Stored data entries
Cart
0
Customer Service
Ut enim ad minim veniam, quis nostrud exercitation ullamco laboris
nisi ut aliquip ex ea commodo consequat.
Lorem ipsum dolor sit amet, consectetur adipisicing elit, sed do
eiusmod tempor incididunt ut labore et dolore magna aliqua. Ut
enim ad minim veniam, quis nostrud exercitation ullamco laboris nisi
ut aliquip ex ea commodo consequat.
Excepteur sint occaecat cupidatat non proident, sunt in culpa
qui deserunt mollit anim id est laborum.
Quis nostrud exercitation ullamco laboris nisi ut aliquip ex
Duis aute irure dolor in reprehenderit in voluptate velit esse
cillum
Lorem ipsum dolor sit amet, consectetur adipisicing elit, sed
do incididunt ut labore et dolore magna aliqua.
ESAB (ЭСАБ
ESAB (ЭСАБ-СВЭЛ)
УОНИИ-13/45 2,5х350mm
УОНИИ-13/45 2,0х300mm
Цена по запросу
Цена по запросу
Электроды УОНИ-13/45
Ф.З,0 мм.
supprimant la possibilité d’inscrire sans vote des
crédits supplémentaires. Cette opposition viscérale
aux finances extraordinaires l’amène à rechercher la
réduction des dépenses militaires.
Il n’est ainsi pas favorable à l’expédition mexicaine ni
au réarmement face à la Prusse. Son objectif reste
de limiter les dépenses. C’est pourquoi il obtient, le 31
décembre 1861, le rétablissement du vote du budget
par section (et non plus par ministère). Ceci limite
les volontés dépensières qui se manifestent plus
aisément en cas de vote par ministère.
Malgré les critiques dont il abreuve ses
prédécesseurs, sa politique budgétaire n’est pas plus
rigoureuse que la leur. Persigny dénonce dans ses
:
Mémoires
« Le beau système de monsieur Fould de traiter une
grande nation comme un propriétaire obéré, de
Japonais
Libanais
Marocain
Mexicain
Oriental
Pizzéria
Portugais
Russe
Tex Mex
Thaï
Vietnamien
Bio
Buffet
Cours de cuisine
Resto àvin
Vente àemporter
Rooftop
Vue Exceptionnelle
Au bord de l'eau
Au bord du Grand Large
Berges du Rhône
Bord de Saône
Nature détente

→ **Work to complete**
From the first line above through the line that contains "aisément en cas de vote par ministère.", quote each line exactly. Output nothing more.

→ **Answer below**
Cart
0
Customer Service
Ut enim ad minim veniam, quis nostrud exercitation ullamco laboris
nisi ut aliquip ex ea commodo consequat.
Lorem ipsum dolor sit amet, consectetur adipisicing elit, sed do
eiusmod tempor incididunt ut labore et dolore magna aliqua. Ut
enim ad minim veniam, quis nostrud exercitation ullamco laboris nisi
ut aliquip ex ea commodo consequat.
Excepteur sint occaecat cupidatat non proident, sunt in culpa
qui deserunt mollit anim id est laborum.
Quis nostrud exercitation ullamco laboris nisi ut aliquip ex
Duis aute irure dolor in reprehenderit in voluptate velit esse
cillum
Lorem ipsum dolor sit amet, consectetur adipisicing elit, sed
do incididunt ut labore et dolore magna aliqua.
ESAB (ЭСАБ
ESAB (ЭСАБ-СВЭЛ)
УОНИИ-13/45 2,5х350mm
УОНИИ-13/45 2,0х300mm
Цена по запросу
Цена по запросу
Электроды УОНИ-13/45
Ф.З,0 мм.
supprimant la possibilité d’inscrire sans vote des
crédits supplémentaires. Cette opposition viscérale
aux finances extraordinaires l’amène à rechercher la
réduction des dépenses militaires.
Il n’est ainsi pas favorable à l’expédition mexicaine ni
au réarmement face à la Prusse. Son objectif reste
de limiter les dépenses. C’est pourquoi il obtient, le 31
décembre 1861, le rétablissement du vote du budget
par section (et non plus par ministère). Ceci limite
les volontés dépensières qui se manifestent plus
aisément en cas de vote par ministère.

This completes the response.